CBD (cannabidiol) is the chemical found in marijuana that doesn't contain THC and does not produce a high and is found in a wide range of over-the-counter health and beauty products and is also infused into food, drinks, and supplements. Although these products may claim to provide benefits, there is no significant research to back up the advertising. Though it's often well-tolerated, CBD can cause side effects, such as dry mouth, nausea, and fatigue. These products are also unregulated so the dosage is unreliable and there can be contamination with other potentially harmful ingredients. A study of 84 CBD products bought online showed that more than a quarter of the products contained less CBD than labeled, and THC was found in 18 of them. There are a lot of unknown factors with CBD products- unknown quantity of CBD in a product, unknown contamination, unknown dose for use, unknown interactions with other medication, unknown long term effects.

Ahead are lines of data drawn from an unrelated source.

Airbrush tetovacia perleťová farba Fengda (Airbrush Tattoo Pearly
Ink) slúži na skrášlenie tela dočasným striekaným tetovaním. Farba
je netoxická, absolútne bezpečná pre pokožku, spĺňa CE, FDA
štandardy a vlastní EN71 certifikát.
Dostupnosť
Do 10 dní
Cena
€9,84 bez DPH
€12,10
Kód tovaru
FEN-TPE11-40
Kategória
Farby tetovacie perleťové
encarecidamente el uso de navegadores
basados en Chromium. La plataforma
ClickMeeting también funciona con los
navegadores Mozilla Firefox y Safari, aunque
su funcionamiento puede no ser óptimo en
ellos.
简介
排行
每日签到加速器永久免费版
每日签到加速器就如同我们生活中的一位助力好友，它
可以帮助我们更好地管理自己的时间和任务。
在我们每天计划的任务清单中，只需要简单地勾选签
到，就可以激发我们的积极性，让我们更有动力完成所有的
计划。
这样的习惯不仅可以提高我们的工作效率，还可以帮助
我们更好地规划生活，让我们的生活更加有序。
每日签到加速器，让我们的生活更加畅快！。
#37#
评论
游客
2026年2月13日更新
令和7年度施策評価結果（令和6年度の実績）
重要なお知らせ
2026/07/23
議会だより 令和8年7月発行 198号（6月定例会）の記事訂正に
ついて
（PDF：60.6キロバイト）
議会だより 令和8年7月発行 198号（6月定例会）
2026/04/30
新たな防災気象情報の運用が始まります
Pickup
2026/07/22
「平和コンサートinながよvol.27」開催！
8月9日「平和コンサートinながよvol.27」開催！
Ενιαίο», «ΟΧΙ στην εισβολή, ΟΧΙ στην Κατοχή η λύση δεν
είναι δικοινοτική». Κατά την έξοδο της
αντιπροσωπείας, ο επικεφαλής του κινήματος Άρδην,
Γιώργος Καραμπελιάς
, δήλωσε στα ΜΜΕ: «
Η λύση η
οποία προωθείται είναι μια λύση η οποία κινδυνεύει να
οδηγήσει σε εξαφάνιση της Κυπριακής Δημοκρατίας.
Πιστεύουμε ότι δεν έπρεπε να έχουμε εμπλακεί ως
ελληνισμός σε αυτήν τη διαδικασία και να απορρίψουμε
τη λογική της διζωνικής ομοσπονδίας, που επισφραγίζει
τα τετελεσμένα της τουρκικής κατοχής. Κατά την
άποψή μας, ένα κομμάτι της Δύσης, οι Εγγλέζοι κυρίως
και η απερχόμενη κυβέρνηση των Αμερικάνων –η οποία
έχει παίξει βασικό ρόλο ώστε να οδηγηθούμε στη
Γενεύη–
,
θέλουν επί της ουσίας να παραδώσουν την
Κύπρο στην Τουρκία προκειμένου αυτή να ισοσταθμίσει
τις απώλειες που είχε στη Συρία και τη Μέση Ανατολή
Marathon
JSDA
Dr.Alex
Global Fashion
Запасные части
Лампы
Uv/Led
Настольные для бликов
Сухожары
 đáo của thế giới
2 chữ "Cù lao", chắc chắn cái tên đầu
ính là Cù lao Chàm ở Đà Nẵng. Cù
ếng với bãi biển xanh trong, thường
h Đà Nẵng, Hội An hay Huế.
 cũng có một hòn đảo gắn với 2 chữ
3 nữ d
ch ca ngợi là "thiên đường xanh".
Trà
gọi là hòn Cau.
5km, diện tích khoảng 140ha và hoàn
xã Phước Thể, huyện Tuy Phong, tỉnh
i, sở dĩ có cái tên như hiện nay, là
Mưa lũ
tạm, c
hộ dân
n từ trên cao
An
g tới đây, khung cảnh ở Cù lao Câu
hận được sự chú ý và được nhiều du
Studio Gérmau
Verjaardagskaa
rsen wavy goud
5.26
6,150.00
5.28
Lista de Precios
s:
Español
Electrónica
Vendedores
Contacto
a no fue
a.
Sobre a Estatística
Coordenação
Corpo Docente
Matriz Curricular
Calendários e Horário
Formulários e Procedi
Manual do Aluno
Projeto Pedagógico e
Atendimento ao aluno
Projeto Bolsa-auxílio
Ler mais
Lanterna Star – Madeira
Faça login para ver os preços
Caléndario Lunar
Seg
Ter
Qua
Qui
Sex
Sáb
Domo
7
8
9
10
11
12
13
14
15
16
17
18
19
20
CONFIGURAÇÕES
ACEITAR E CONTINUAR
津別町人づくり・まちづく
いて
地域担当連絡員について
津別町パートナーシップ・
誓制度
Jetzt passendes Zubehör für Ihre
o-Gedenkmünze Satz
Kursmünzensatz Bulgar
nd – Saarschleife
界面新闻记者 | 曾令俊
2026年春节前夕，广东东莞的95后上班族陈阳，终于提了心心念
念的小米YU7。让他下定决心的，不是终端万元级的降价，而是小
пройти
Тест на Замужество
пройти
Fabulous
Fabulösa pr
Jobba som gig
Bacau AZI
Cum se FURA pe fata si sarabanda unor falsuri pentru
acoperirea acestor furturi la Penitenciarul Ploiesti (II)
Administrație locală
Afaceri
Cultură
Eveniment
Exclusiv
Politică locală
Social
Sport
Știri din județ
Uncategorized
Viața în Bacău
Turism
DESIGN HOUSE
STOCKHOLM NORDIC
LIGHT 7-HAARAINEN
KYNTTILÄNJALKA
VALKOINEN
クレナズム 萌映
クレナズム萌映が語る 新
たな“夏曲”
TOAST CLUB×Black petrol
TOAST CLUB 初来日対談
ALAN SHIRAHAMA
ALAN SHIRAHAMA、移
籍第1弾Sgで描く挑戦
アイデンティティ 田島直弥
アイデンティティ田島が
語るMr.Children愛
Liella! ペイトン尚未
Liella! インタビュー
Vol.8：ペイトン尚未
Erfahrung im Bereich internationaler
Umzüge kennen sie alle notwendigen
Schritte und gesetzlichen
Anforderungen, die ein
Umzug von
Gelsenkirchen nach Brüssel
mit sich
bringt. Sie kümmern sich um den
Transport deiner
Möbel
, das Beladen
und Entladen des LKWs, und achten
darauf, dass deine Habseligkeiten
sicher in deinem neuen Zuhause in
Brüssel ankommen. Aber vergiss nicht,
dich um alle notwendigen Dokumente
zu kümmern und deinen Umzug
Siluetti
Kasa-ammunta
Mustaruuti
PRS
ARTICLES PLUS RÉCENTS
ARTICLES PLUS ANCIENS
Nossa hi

Only one marijuana-derived medication containing CBD has been approved by the FDA, Epidiolex, which is used to control seizures caused by severe forms of epilepsy, Lennox-Gastaut syndrome and Dravet syndrome. Epidiolex is not medical marijuana, it is FDA-approved and regulated like other medications with this approval.


Given all the negative health and brain development effects of marijuana in children and adolescents, the American Academy of Pediatrics (AAP) is opposed to marijuana use in this population and is opposed to “medical marijuana” outside the regulatory process of the FDA. The AAP also discourages the use of marijuana by adults in the presence of minors because of the important influence of role modeling by adults on child and adolescent behavior.


Millions of young people use cannabis, but most do not. Statistics from 2021 show the percentage of youths using cannabis or hashish in the past 12 months as the following: 8th graders: 7%, 10th graders: 17%, and 12th graders: 30%


Talk with your children about the risks of marijuana. As with other risk-taking behaviors, it’s important that parents start the conversation when children are young and keep the dialogue going throughout development into tween, teen and young adult years. Look for opportunities when the topic can arise naturally, such as when it comes up in the media or when driving past a cannabis dispensary.